──────── Available records

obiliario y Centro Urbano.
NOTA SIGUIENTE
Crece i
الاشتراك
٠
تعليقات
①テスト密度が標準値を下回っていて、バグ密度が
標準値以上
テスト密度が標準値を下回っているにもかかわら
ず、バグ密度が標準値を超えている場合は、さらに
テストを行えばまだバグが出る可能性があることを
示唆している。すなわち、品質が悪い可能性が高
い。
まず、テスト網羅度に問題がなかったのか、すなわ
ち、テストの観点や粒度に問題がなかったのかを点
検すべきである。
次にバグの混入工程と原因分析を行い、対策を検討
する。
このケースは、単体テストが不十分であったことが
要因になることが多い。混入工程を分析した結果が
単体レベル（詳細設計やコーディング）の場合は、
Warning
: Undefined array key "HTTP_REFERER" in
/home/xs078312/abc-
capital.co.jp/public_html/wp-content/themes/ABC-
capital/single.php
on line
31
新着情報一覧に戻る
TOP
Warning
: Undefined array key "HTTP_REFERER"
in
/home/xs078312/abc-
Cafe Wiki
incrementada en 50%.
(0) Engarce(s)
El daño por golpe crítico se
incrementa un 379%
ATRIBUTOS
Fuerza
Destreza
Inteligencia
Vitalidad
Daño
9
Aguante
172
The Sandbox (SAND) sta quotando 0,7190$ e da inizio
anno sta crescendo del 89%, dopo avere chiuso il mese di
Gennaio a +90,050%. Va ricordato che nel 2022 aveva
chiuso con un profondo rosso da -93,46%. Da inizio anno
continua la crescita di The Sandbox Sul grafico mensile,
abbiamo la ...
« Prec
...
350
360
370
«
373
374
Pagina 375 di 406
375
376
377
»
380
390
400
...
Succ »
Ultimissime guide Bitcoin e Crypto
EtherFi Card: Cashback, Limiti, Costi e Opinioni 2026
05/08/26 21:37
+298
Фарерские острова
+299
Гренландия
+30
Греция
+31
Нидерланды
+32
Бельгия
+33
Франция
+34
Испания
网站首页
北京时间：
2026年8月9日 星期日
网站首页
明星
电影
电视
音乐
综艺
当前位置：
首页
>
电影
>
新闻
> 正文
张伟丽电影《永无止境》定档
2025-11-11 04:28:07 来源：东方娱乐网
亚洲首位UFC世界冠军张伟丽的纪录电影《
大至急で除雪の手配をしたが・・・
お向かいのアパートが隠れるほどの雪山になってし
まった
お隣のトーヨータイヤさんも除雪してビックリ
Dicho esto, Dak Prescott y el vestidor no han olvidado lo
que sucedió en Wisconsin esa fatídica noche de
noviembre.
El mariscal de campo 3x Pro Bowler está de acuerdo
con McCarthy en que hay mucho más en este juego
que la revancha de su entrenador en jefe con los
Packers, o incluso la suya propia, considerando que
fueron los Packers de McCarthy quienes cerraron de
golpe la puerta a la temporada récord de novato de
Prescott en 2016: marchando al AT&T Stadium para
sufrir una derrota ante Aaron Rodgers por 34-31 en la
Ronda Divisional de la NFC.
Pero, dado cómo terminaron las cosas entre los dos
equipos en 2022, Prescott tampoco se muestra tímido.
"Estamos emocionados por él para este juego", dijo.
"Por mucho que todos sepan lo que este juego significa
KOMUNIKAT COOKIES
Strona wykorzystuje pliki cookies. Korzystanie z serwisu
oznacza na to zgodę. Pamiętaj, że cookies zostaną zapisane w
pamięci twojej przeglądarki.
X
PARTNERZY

────────────────

> _Instructions to follow_
Give the number of lines in the entries above that contain the string "golpe", and nothing more.

> _Expected output_
2